Brief:
A word-for-word repetition of the records beneath this task is the expected answer.

▬▬▬▬▬▬▬▬▬▬

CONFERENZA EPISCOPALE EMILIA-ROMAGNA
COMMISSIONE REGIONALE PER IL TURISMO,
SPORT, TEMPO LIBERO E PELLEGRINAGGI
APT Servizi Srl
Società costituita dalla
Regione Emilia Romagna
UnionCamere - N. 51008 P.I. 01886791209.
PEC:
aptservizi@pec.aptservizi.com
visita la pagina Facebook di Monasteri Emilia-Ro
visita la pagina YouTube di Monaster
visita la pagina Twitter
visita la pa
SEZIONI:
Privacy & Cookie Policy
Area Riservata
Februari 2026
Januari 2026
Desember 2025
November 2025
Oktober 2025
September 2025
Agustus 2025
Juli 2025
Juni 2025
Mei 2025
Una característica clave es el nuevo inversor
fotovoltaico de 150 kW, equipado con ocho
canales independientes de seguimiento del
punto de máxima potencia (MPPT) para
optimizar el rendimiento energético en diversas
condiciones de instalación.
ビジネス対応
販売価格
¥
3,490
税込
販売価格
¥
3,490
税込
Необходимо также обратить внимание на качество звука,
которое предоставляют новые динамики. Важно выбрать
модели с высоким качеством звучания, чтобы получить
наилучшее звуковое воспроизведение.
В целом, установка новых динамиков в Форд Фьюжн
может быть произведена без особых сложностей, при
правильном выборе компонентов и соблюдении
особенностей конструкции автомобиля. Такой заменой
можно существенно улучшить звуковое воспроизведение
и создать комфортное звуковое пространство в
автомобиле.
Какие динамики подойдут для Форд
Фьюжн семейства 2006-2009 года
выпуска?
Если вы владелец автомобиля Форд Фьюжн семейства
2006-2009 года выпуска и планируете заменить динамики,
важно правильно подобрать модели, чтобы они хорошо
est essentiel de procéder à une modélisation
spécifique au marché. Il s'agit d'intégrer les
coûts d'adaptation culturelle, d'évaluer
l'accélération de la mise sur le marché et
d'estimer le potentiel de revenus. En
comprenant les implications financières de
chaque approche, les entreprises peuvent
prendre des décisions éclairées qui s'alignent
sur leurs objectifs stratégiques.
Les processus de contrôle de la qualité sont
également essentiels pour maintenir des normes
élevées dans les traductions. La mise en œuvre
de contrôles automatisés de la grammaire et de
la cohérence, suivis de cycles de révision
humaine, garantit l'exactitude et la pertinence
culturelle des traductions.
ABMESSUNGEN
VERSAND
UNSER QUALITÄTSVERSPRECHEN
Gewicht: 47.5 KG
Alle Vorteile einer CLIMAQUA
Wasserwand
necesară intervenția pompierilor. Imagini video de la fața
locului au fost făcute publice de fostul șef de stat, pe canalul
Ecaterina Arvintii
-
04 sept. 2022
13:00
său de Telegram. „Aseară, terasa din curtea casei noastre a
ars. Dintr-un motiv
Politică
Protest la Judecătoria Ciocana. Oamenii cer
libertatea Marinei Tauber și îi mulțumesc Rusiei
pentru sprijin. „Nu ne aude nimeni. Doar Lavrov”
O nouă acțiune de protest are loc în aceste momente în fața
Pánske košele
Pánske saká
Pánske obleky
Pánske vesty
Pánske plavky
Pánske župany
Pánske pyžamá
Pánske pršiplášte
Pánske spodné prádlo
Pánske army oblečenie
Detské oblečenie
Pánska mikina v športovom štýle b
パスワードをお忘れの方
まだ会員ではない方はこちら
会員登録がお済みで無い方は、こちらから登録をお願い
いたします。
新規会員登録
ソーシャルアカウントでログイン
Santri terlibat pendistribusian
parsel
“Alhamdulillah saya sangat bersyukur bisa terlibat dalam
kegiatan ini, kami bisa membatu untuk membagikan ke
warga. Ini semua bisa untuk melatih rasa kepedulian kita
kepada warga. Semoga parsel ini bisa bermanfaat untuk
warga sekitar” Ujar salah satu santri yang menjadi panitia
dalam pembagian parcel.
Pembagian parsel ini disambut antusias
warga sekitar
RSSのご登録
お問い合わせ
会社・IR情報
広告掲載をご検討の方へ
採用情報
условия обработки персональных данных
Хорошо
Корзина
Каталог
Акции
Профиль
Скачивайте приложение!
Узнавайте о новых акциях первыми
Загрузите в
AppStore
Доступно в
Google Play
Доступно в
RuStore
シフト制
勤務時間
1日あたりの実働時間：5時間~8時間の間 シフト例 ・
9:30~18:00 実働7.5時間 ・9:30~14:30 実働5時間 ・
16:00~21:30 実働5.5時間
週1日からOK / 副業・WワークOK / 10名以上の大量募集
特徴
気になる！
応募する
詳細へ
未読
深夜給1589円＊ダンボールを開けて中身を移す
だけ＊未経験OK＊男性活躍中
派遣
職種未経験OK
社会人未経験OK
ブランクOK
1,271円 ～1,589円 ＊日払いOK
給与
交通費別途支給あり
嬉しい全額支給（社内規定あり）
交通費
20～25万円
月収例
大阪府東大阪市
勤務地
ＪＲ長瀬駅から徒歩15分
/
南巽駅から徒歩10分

▬▬▬▬▬▬▬▬▬▬

Exercise answer:
CONFERENZA EPISCOPALE EMILIA-ROMAGNA
COMMISSIONE REGIONALE PER IL TURISMO,
SPORT, TEMPO LIBERO E PELLEGRINAGGI
APT Servizi Srl
Società costituita dalla
Regione Emilia Romagna
UnionCamere - N. 51008 P.I. 01886791209.
PEC:
aptservizi@pec.aptservizi.com
visita la pagina Facebook di Monasteri Emilia-Ro
visita la pagina YouTube di Monaster
visita la pagina Twitter
visita la pa
SEZIONI:
Privacy & Cookie Policy
Area Riservata
Februari 2026
Januari 2026
Desember 2025
November 2025
Oktober 2025
September 2025
Agustus 2025
Juli 2025
Juni 2025
Mei 2025
Una característica clave es el nuevo inversor
fotovoltaico de 150 kW, equipado con ocho
canales independientes de seguimiento del
punto de máxima potencia (MPPT) para
optimizar el rendimiento energético en diversas
condiciones de instalación.
ビジネス対応
販売価格
¥
3,490
税込
販売価格
¥
3,490
税込
Необходимо также обратить внимание на качество звука,
которое предоставляют новые динамики. Важно выбрать
модели с высоким качеством звучания, чтобы получить
наилучшее звуковое воспроизведение.
В целом, установка новых динамиков в Форд Фьюжн
может быть произведена без особых сложностей, при
правильном выборе компонентов и соблюдении
особенностей конструкции автомобиля. Такой заменой
можно существенно улучшить звуковое воспроизведение
и создать комфортное звуковое пространство в
автомобиле.
Какие динамики подойдут для Форд
Фьюжн семейства 2006-2009 года
выпуска?
Если вы владелец автомобиля Форд Фьюжн семейства
2006-2009 года выпуска и планируете заменить динамики,
важно правильно подобрать модели, чтобы они хорошо
est essentiel de procéder à une modélisation
spécifique au marché. Il s'agit d'intégrer les
coûts d'adaptation culturelle, d'évaluer
l'accélération de la mise sur le marché et
d'estimer le potentiel de revenus. En
comprenant les implications financières de
chaque approche, les entreprises peuvent
prendre des décisions éclairées qui s'alignent
sur leurs objectifs stratégiques.
Les processus de contrôle de la qualité sont
également essentiels pour maintenir des normes
élevées dans les traductions. La mise en œuvre
de contrôles automatisés de la grammaire et de
la cohérence, suivis de cycles de révision
humaine, garantit l'exactitude et la pertinence
culturelle des traductions.
ABMESSUNGEN
VERSAND
UNSER QUALITÄTSVERSPRECHEN
Gewicht: 47.5 KG
Alle Vorteile einer CLIMAQUA
Wasserwand
necesară intervenția pompierilor. Imagini video de la fața
locului au fost făcute publice de fostul șef de stat, pe canalul
Ecaterina Arvintii
-
04 sept. 2022
13:00
său de Telegram. „Aseară, terasa din curtea casei noastre a
ars. Dintr-un motiv
Politică
Protest la Judecătoria Ciocana. Oamenii cer
libertatea Marinei Tauber și îi mulțumesc Rusiei
pentru sprijin. „Nu ne aude nimeni. Doar Lavrov”
O nouă acțiune de protest are loc în aceste momente în fața
Pánske košele
Pánske saká
Pánske obleky
Pánske vesty
Pánske plavky
Pánske župany
Pánske pyžamá
Pánske pršiplášte
Pánske spodné prádlo
Pánske army oblečenie
Detské oblečenie
Pánska mikina v športovom štýle b
パスワードをお忘れの方
まだ会員ではない方はこちら
会員登録がお済みで無い方は、こちらから登録をお願い
いたします。
新規会員登録
ソーシャルアカウントでログイン
Santri terlibat pendistribusian
parsel
“Alhamdulillah saya sangat bersyukur bisa terlibat dalam
kegiatan ini, kami bisa membatu untuk membagikan ke
warga. Ini semua bisa untuk melatih rasa kepedulian kita
kepada warga. Semoga parsel ini bisa bermanfaat untuk
warga sekitar” Ujar salah satu santri yang menjadi panitia
dalam pembagian parcel.
Pembagian parsel ini disambut antusias
warga sekitar
RSSのご登録
お問い合わせ
会社・IR情報
広告掲載をご検討の方へ
採用情報
условия обработки персональных данных
Хорошо
Корзина
Каталог
Акции
Профиль
Скачивайте приложение!
Узнавайте о новых акциях первыми
Загрузите в
AppStore
Доступно в
Google Play
Доступно в
RuStore
シフト制
勤務時間
1日あたりの実働時間：5時間~8時間の間 シフト例 ・
9:30~18:00 実働7.5時間 ・9:30~14:30 実働5時間 ・
16:00~21:30 実働5.5時間
週1日からOK / 副業・WワークOK / 10名以上の大量募集
特徴
気になる！
応募する
詳細へ
未読
深夜給1589円＊ダンボールを開けて中身を移す
だけ＊未経験OK＊男性活躍中
派遣
職種未経験OK
社会人未経験OK
ブランクOK
1,271円 ～1,589円 ＊日払いOK
給与
交通費別途支給あり
嬉しい全額支給（社内規定あり）
交通費
20～25万円
月収例
大阪府東大阪市
勤務地
ＪＲ長瀬駅から徒歩15分
/
南巽駅から徒歩10分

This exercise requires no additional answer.